The FailSafe DMF plug-in enables DMF and its resources to be moved from one server to another when a FailSafe failover occurs. If the server that is running FailSafe DMF crashes, DMF fails over to another server along with its filesystems.
For more information, see the FailSafe DMF Administrator's Guide for SGI InfiniteStorage.
The Tape Management Facility (TMF) supports processing of labeled tapes, including multifile volumes and multivolume sets. These capabilities are most important to customers who run production tape operations where tape label recognition and tape security are requirements.
The FailSafe TMF plug-in enables TMF and its resources to be failed over from one server to another when a failure occurs.
For more information, see the FailSafe Version 2 TMF Administrator's Guide.
This section discusses the following:
This section defines the terminology necessary to configure and monitor highly available services with FailSafe.
A cluster is the set of systems (nodes) configured to work together as a single computing resource. A cluster is identified by a simple name and a cluster ID. There is only one cluster that may be formed from a given pool of nodes.

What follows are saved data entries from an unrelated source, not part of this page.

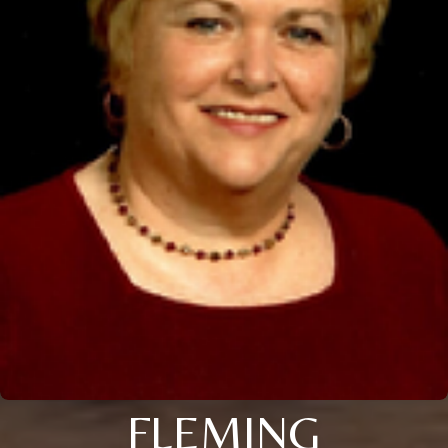
FLEMING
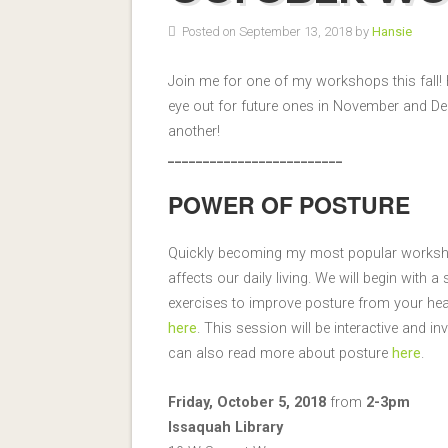
Posted on September 13, 2018 by
Hansie
Join me for one of my workshops this fall
eye out for future ones in November and De
another!
_________________________
POWER OF POSTURE
Quickly becoming my most popular worksho
affects our daily living. We will begin with
exercises to improve posture from your hea
here
. This session will be interactive and
can also read more about posture
here
.
Friday, October 5, 2018
from
2-3pm
Issaquah Library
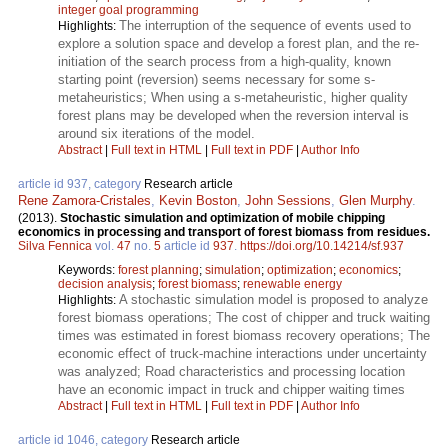
integer goal programming
The interruption of the sequence of events used to
Highlights:
explore a solution space and develop a forest plan, and the re-
initiation of the search process from a high-quality, known
starting point (reversion) seems necessary for some s-
metaheuristics; When using a s-metaheuristic, higher quality
forest plans may be developed when the reversion interval is
around six iterations of the model.
Abstract
|
Full text in HTML
|
Full text in PDF
|
Author Info
article id 937, category
Research article
Rene Zamora-Cristales
,
Kevin Boston
,
John Sessions
,
Glen Murphy
.
(2013).
Stochastic simulation and optimization of mobile chipping
economics in processing and transport of forest biomass from residues.
Silva Fennica
vol.
47
no.
5
article id
937
.
https://doi.org/10.14214/sf.937
Keywords:
forest planning
;
simulation
;
optimization
;
economics
;
decision analysis
;
forest biomass
;
renewable energy
A stochastic simulation model is proposed to analyze
Highlights:
forest biomass operations; The cost of chipper and truck waiting
times was estimated in forest biomass recovery operations; The
economic effect of truck-machine interactions under uncertainty
was analyzed; Road characteristics and processing location
have an economic impact in truck and chipper waiting times
Abstract
|
Full text in HTML
|
Full text in PDF
|
Author Info
article id 1046, category
Research article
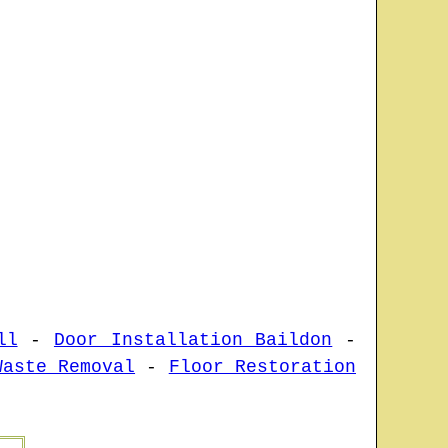
ll
-
Door Installation Baildon
-
Waste Removal
-
Floor Restoration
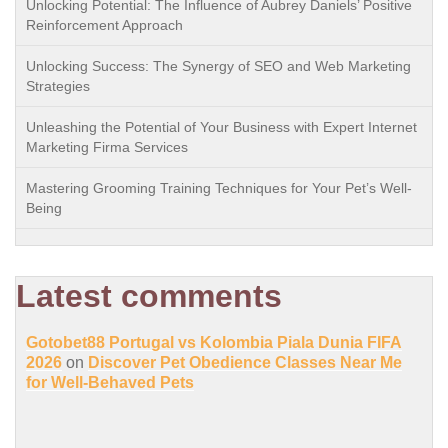
Unlocking Potential: The Influence of Aubrey Daniels’ Positive
Reinforcement Approach
Unlocking Success: The Synergy of SEO and Web Marketing
Strategies
Unleashing the Potential of Your Business with Expert Internet
Marketing Firma Services
Mastering Grooming Training Techniques for Your Pet’s Well-
Being
Latest comments
Gotobet88 Portugal vs Kolombia Piala Dunia FIFA
2026
on
Discover Pet Obedience Classes Near Me
for Well-Behaved Pets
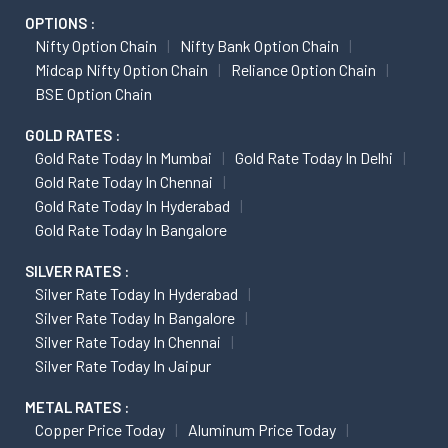
OPTIONS :
Nifty Option Chain
Nifty Bank Option Chain
Midcap Nifty Option Chain
Reliance Option Chain
BSE Option Chain
GOLD RATES :
Gold Rate Today In Mumbai
Gold Rate Today In Delhi
Gold Rate Today In Chennai
Gold Rate Today In Hyderabad
Gold Rate Today In Bangalore
SILVER RATES :
Silver Rate Today In Hyderabad
Silver Rate Today In Bangalore
Silver Rate Today In Chennai
Silver Rate Today In Jaipur
METAL RATES :
Copper Price Today
Aluminum Price Today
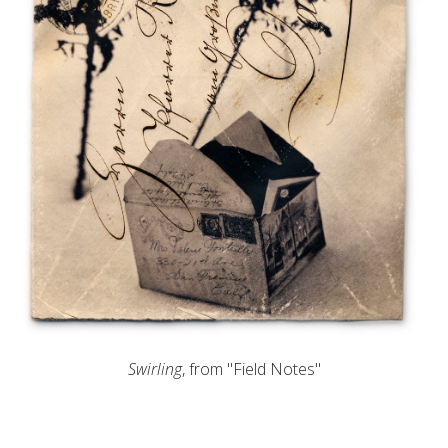
Swirling
, from "Field Notes"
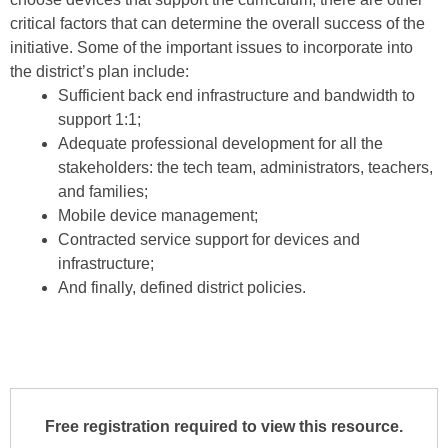
critical factors that can determine the over­all success of the
initiative. Some of the important issues to incorporate into
the district’s plan include:
Sufficient back end infrastructure and band­width to
support 1:1;
Adequate professional development for all the
stakeholders: the tech team, administrators, teachers,
and families;
Mobile device management;
Contracted service support for devices and
infrastructure;
And finally, defined district policies.
Free registration required to view this resource.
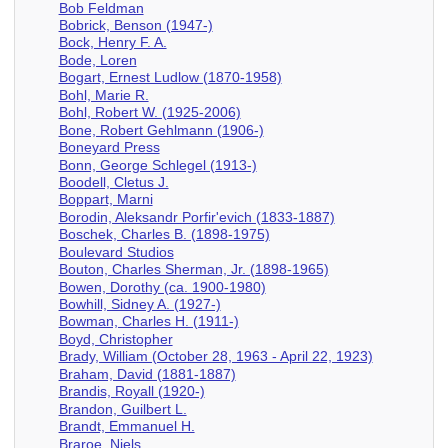
Bob Feldman
Bobrick, Benson (1947-)
Bock, Henry F. A.
Bode, Loren
Bogart, Ernest Ludlow (1870-1958)
Bohl, Marie R.
Bohl, Robert W. (1925-2006)
Bone, Robert Gehlmann (1906-)
Boneyard Press
Bonn, George Schlegel (1913-)
Boodell, Cletus J.
Boppart, Marni
Borodin, Aleksandr Porfir'evich (1833-1887)
Boschek, Charles B. (1898-1975)
Boulevard Studios
Bouton, Charles Sherman, Jr. (1898-1965)
Bowen, Dorothy (ca. 1900-1980)
Bowhill, Sidney A. (1927-)
Bowman, Charles H. (1911-)
Boyd, Christopher
Brady, William (October 28, 1963 - April 22, 1923)
Braham, David (1881-1887)
Brandis, Royall (1920-)
Brandon, Guilbert L.
Brandt, Emmanuel H.
Braroe, Niels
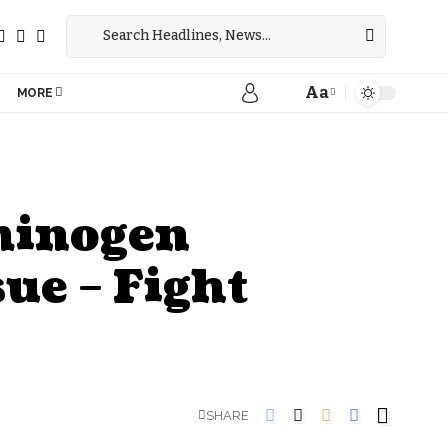
Aa
MORE
sminogen
ue – Fight
SHARE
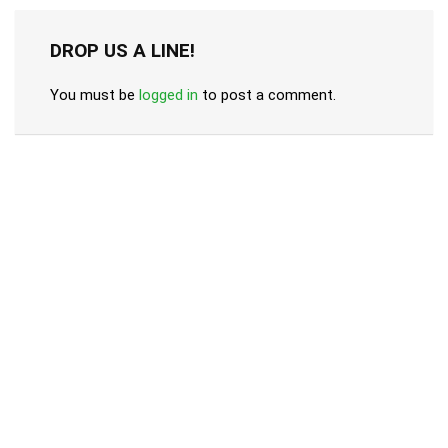
DROP US A LINE!
You must be
logged in
to post a comment.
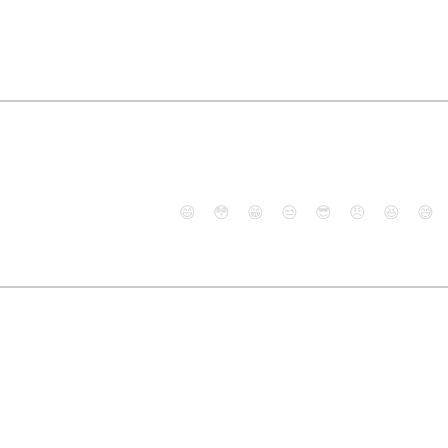
😄
😳
😁
😒
😎
😠
😆
😅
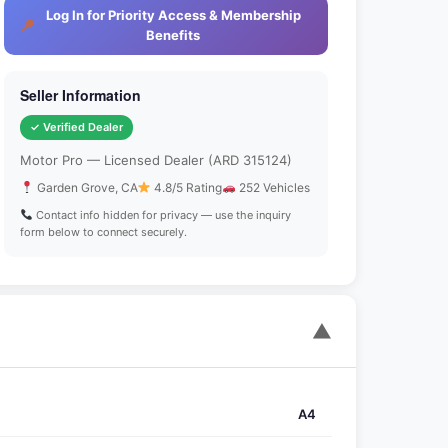
Log In for Priority Access & Membership
Benefits
Seller Information
✓ Verified Dealer
Motor Pro — Licensed Dealer (ARD 315124)
Garden Grove, CA
4.8/5 Rating
252 Vehicles
Contact info hidden for privacy — use the inquiry
form below to connect securely.
▼
A4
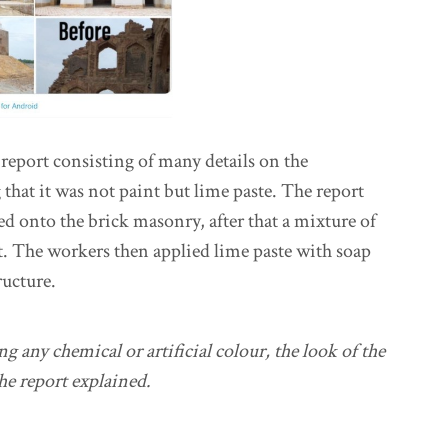
report consisting of many details on the
 that it was not paint but lime paste. The report
ied onto the brick masonry, after that a mixture of
it. The workers then applied lime paste with soap
ructure.
 any chemical or artificial colour, the look of the
e report explained.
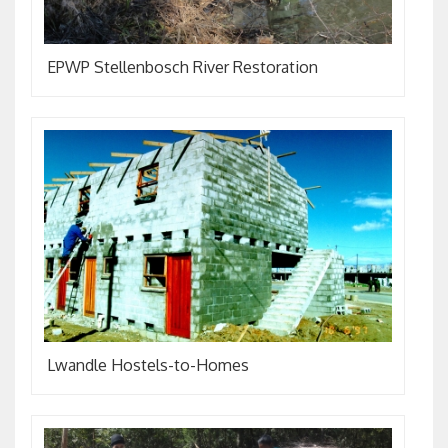
EPWP Stellenbosch River Restoration
Lwandle Hostels-to-Homes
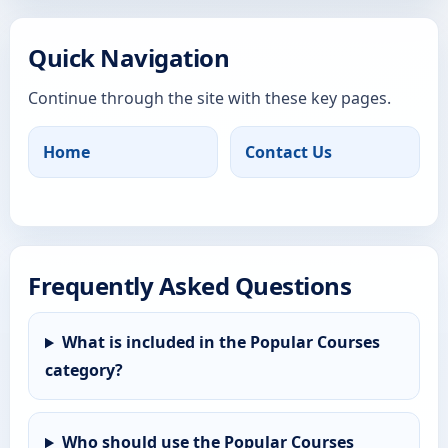
Quick Navigation
Continue through the site with these key pages.
Home
Contact Us
Frequently Asked Questions
What is included in the Popular Courses
category?
Who should use the Popular Courses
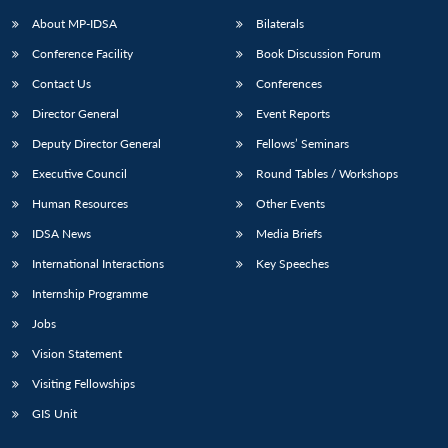
About MP-IDSA
Bilaterals
Conference Facility
Book Discussion Forum
Contact Us
Conferences
Director General
Event Reports
Deputy Director General
Fellows’ Seminars
Executive Council
Round Tables / Workshops
Open
MP-
Ask
Human Resources
Other Events
n
Open
menu
Open
Open
s
LIBRARY
IDSA
Publications
Membership
An
u
menu
menu
menu
IDSA News
Media Briefs
NEWS
Expe
International Interactions
Key Speeches
Internship Programme
Jobs
Vision Statement
Visiting Fellowships
GIS Unit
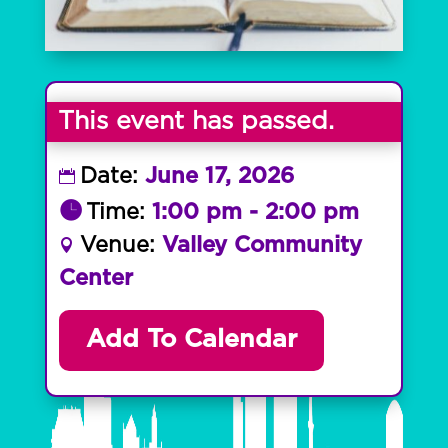
This event has passed.
Date:
June 17, 2026
Time:
1:00 pm - 2:00 pm
Venue:
Valley Community
Center
Add To Calendar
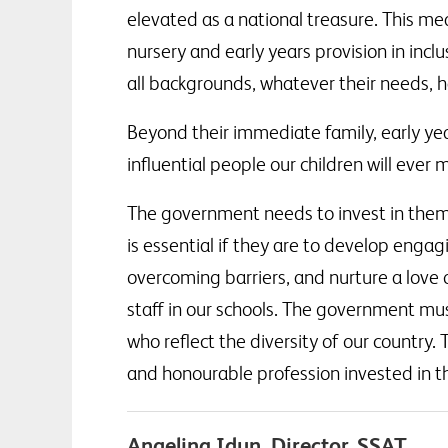
elevated as a national treasure. This me
nursery and early years provision in incl
all backgrounds, whatever their needs, h
Beyond their immediate family, early yea
influential people our children will ever 
The government needs to invest in them, n
is essential if they are to develop engagi
overcoming barriers, and nurture a love 
staff in our schools. The government mu
who reflect the diversity of our country
and honourable profession invested in th
Angelina Idun, Director, SSAT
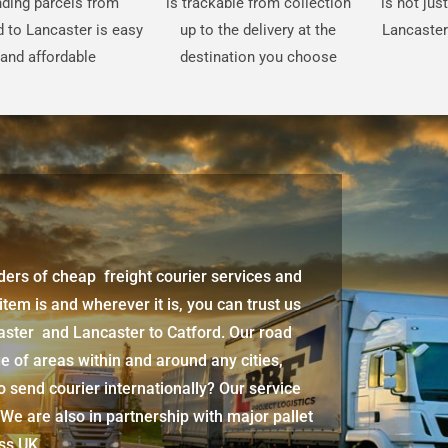
ding parcels from
is trackable from collection
is not jus
d to Lancaster is easy
up to the delivery at the
Lancaster
and affordable
destination you choose
iders of cheap freight courier services and
 item is and wherever it is, you can trust us
caster
and
Lancaster
to Catford. Our road
e of areas within and around any cities,
 send courier internationally? Our service
 We are also in partnership with major pallet
oss UK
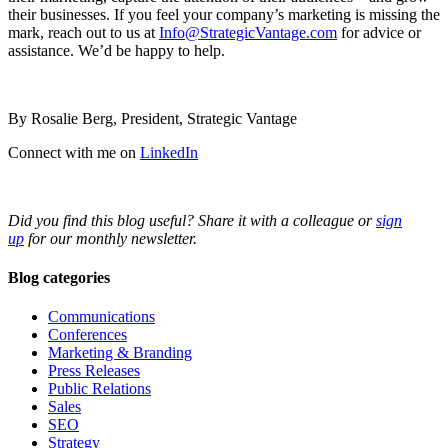
their businesses. If you feel your company’s marketing is missing the
mark, reach out to us at
Info@StrategicVantage.com
for advice or
assistance. We’d be happy to help.
By Rosalie Berg, President, Strategic Vantage
Connect with me on
LinkedIn
Did you find this blog useful? Share it with a colleague or
sign
up
for our monthly newsletter.
Blog categories
Communications
Conferences
Marketing & Branding
Press Releases
Public Relations
Sales
SEO
Strategy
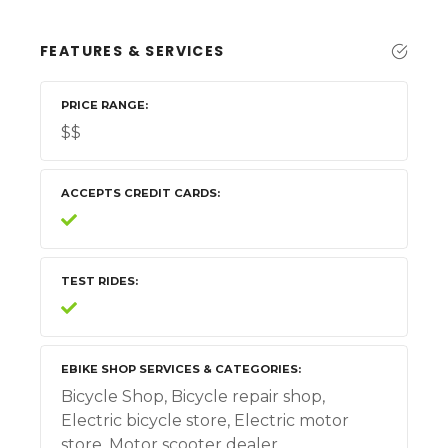
FEATURES & SERVICES
PRICE RANGE
$$
ACCEPTS CREDIT CARDS
TEST RIDES
EBIKE SHOP SERVICES & CATEGORIES
Bicycle Shop, Bicycle repair shop,
Electric bicycle store, Electric motor
store, Motor scooter dealer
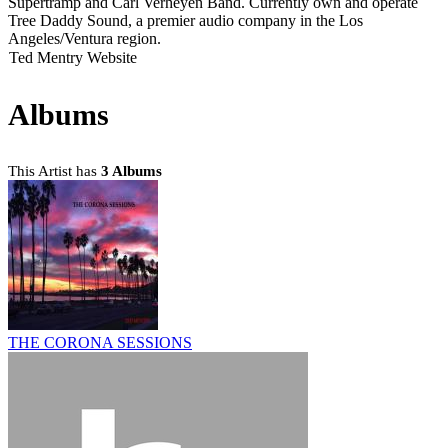
Supertramp and Carl Verheyen Band. Currently own and operate
Tree Daddy Sound, a premier audio company in the Los
Angeles/Ventura region.
Ted Mentry Website
Albums
This Artist has
3 Albums
THE CORONA SESSIONS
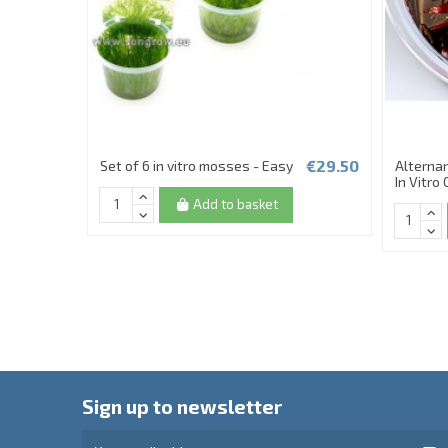
€29.50
Set of 6 in vitro mosses - Easy
Alternan
In Vitro
Add to basket
Sign up to newsletter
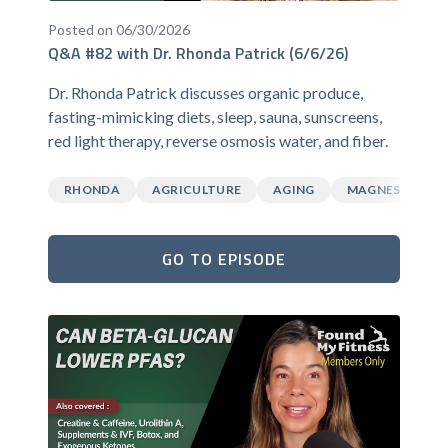
Posted on 06/30/2026
Q&A #82 with Dr. Rhonda Patrick (6/6/26)
Dr. Rhonda Patrick discusses organic produce,
fasting-mimicking diets, sleep, sauna, sunscreens,
red light therapy, reverse osmosis water, and fiber.
RHONDA
AGRICULTURE
AGING
MAGNESIUM
GO TO EPISODE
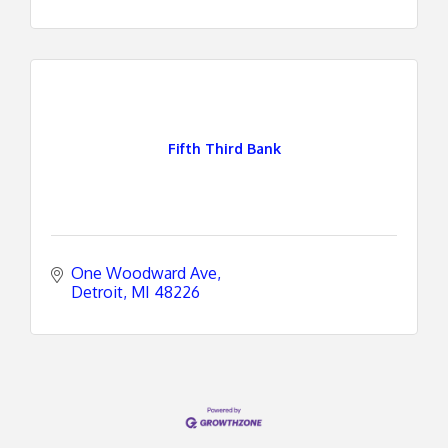
Fifth Third Bank
One Woodward Ave
Detroit
MI
48226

Disks or logical units (LUNs) are assigned to clusters by recording the name of the cluster on the disk or LUN. Thus, if any disk is accessible (via a Fibre Channel connection) from machines in multiple clusters, then those clusters must have unique names. When members of a cluster send messages to each other, they identify their cluster via the cluster ID.
You should choose unique names and cluster IDs for each of the clusters within your organization.
A node is an operating system (OS) image, usually an individual computer. (This use of the term node does not have the same meaning as a node in an SGI Origin 3000 or SGI 2000 system.) A given node can be a member of only one pool and therefore only one cluster.
The pool is the set of nodes from which a particular cluster may be formed. Only one cluster may be configured from a given pool, and it need not contain all of the available nodes. (Other pools may exist, but each is disjoint from the other. They share no node or cluster definitions.)
A pool is formed when you connect to a given node and define that node in the cluster database using the FailSafe graphical user interface (GUI) or cmgr command. You can then add other nodes to the pool by defining them while still connected to the first node, or to any other node that is already in the pool. (If you were to connect to another node and then define it, you would be creating a second pool).
Figure 1-2 shows the concepts of pool and cluster.
The cluster database contains configuration information about resources, resource groups, failover policy, nodes, clusters, logging information, and configuration parameters.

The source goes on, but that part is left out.